There was already an anti-George Lucas movement growing in the dark corners of the Internet after the 1997 Special Editions: You know, Greedo shooting first, that ridiculous Wampa costume, the bizarre choice to make the Sarlacc Pit look like a refugee from Little Shop of Horrors. But Episode I cemented a whole Star Wars counter-myth, best expressed in the eternal cry of the betrayed Star Wars fanboy: “George Lucas raped my childhood.” That’s a sentiment that returns to the spotlight every couple years, usually when a new version of Star Wars hits DVD with additional “corrections.” Certainly, it’s the most common response to the news — reported yesterday by EW — that the new Blu-ray version of Return of the Jedi will feature Darth Vader melodramatically screaming “Nooooo!”

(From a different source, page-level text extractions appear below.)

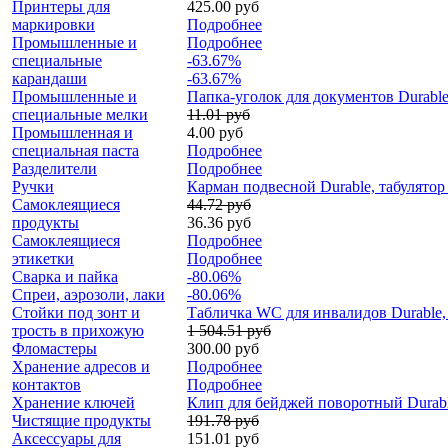
Принтеры для
425.00 руб
маркировки
Подробнее
Промышленные и
Подробнее
специальные
-63.67%
карандаши
-63.67%
Промышленные и
Папка-уголок для документов Durabl
специальные мелки
11.01 руб
Промышленная и
4.00 руб
специальная паста
Подробнее
Разделители
Подробнее
Ручки
Карман подвесной Durable, табулято
Самоклеящиеся
44.72 руб
продукты
36.36 руб
Самоклеящиеся
Подробнее
этикетки
Подробнее
Сварка и пайка
-80.06%
Спреи, аэрозоли, лаки
-80.06%
Стойки под зонт и
Табличка WC для инвалидов Durable, 
трость в прихожую
1 504.51 руб
Фломастеры
300.00 руб
Хранение адресов и
Подробнее
контактов
Подробнее
Хранение ключей
Клип для бейджей поворотный Durab
Чистящие продукты
191.78 руб
Аксессуары для
151.01 руб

Believe me, there is a big part of me that wants to join the chorus of betrayed fans. But why? Why am I so angry at the man who was responsible for some of the major formative moments in my existence? Studying various Star Wars encyclopedias was a gateway drug for enjoying actual genuine history books. Watching the films on repeat taught me basic film grammar. Star Wars made me love science-fiction, so I have to thank George Lucas for indirectly pointing me onwards to Philip K. Dick, to Iain M. Banks, to Robert Heinlein and Orson Scott Card and every other great S.F. author. George Lucas can’t ruin my childhood, because my childhood already happened.
And that, I think, is why all the George Lucas hatred is fundamentally misplaced — and, in fact, why my initial gut-reaction (“Screw you, George!”) reflects much worse on me. The reason why our first response is to hate George Lucas is not because Lucas is ruining our childhoods. Far from it. Lucas is, perhaps accidentally, forcing us to admit two things: First, that our childhoods are over; and second, that the things we enjoy when we are children tend to be silly.
Because make no mistake: Star Wars is extremely, extremely silly.